Nonostante la diffusione della rete e dell’accesso ad internet, la radio rimane il mezzo di comunicazione maggiormente disponibile a livello globale. Soprattutto in Africa, la radio è la prima scelta di comunicazione [PDF], con oltre l’80 per cento della popolazione che può accedervi. Le radio comunitarie sono decollate in tutta l’Africa e si sono sviluppate del 1.386 per cento tra il 2000 e il 2006. “La radio è a buon mercato, portatile e può funzionare senza elettricità, ciò la rende rende particolarmente importante nei Paesi che non hanno una fornitura di corrente elettrica affidabile”, ha detto Claudia Abreu Lopes, la direttrice del settore ricerca presso Africa’s Voices, un’organizzazione focalizzata sullo sviluppo della comunicazione in Africa. “Anche nelle zone rurali o remote, quasi tutti utilizzano i telefoni cellulari, attraverso i quali possono avere accesso alla radio.” Ancora più importante: la radio significa comunità, dialogo ed uno stimolo al cambiamento sociale, ha spiegato Lopes. “Le radio comunitarie centralizzano le informazioni ed il dialogo.

L’esistenza di queste iniziative dà alle persone uno strumento per parlare.

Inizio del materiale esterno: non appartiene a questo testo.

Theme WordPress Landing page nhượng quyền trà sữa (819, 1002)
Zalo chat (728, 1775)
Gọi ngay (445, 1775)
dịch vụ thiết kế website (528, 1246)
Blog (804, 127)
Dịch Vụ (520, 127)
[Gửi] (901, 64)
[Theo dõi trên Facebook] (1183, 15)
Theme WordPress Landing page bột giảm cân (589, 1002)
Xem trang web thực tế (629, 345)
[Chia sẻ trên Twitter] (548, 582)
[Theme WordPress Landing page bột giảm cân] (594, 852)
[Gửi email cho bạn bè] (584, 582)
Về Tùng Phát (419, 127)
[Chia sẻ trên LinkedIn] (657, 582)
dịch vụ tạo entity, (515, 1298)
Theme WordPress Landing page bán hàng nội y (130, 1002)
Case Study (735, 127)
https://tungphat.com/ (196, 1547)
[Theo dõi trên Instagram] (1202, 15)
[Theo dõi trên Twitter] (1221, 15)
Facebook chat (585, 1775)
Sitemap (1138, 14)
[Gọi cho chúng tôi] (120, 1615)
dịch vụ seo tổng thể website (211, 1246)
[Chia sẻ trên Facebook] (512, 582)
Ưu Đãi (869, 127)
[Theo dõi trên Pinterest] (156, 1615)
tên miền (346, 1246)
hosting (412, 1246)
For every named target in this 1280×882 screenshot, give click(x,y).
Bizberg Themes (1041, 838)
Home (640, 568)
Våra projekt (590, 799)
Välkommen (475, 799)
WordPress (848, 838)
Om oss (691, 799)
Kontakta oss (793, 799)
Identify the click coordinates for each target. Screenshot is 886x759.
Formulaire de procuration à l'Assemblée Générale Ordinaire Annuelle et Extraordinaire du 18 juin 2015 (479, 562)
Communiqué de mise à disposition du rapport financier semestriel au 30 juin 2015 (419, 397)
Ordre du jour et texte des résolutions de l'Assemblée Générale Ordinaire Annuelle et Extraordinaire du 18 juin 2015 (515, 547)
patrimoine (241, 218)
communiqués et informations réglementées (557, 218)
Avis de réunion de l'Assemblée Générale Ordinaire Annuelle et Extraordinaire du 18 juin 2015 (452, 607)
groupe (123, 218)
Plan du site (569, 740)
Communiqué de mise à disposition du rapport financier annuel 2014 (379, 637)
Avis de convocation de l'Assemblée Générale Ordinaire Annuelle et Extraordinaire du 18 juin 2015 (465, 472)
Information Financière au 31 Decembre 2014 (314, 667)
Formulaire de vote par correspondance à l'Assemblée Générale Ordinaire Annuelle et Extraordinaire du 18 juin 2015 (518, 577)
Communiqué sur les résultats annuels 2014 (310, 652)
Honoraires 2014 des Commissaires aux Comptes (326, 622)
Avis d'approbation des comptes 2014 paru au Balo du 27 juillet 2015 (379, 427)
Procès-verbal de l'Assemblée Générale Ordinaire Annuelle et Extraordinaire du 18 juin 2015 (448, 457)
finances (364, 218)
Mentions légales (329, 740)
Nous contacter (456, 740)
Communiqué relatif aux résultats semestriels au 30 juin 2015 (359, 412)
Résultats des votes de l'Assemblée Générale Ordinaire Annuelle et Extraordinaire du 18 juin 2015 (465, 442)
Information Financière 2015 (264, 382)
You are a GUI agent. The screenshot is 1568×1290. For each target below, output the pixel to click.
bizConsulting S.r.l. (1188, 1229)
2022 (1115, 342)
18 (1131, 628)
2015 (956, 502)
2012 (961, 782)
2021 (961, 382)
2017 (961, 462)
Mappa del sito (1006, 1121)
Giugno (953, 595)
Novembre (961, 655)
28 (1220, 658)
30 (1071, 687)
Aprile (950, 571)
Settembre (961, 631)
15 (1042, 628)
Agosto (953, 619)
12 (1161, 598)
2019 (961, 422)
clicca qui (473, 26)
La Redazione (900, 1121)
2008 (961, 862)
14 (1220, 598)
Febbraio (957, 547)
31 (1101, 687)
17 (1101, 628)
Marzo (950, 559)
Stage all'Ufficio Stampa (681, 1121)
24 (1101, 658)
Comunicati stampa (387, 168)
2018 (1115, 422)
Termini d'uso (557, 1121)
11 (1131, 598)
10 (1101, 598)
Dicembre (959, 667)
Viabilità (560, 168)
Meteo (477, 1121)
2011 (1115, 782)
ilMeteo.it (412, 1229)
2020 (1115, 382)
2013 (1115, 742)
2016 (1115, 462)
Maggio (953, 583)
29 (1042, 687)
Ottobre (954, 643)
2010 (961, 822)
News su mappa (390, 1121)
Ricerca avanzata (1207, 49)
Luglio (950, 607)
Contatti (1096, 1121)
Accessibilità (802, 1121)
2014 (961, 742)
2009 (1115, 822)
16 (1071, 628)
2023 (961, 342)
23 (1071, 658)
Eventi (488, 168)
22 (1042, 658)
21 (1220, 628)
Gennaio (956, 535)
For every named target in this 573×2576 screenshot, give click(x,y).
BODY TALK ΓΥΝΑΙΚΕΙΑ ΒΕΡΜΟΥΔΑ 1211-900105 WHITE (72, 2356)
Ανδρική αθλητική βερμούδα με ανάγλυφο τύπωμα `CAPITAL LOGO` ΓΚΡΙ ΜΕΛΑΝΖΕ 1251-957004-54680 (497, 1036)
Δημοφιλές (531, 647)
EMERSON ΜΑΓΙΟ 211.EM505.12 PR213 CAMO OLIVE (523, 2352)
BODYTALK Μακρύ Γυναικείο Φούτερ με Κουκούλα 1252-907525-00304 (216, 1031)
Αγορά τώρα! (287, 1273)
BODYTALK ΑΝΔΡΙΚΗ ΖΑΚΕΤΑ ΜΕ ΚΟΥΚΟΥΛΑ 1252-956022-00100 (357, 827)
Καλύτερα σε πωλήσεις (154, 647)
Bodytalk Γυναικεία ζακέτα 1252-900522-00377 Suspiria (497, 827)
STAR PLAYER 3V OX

Quando le persone esprimono una qualsiasi insoddisfazione su una radio comunitaria, si può attivare un meccanismo di mobilitazione di massa”. “La formazione e le competenze che la radio dà alle donne e ai gruppi emarginati consente di avere un nuovo status”, ha aggiunto Lopes. Quando i bambini di strada, come Cecilia e Chloe, raccontano le loro storie in radio, credono che la comunità con cui interagiscono ogni giorno inizi a vederle con occhi diversi. Detto questo, una volta che il programma settimanale è finito, Cecilia, Chloe e gli altri tornano per le strade, alla loro realtà quotidiana.

Cecilia è davvero alla moda. Vorrebbe un giorno diventare una stilista e creare il suo proprio marchio. Allo stesso modo, Chloe vuole andare a scuola e non vuole essere una prostituta, se si riescono a trovare delle alternative migliori a quella di essere una moglie non consenziente. Anche se hanno a cuore la possibilità di diventare reporter o giornalisti, le loro prospettive educative ed economiche per il futuro rimangono molto limitate.

“I bambini di strada vivono una realtà già molto dura. La nostra comunità dovrebbe riconoscerlo e trattarci con un particolare gentilezza invece di renderci la vita più difficile, ha concluso Cecilia, mentre finiva la trasmissione settimanale di Mungongo ya Mwana

Non si sa se un giorno avrà una casa o se frequenterà quella scuola di moda. Ma almeno, ha avuto l’occasione di raccontare la sua storia.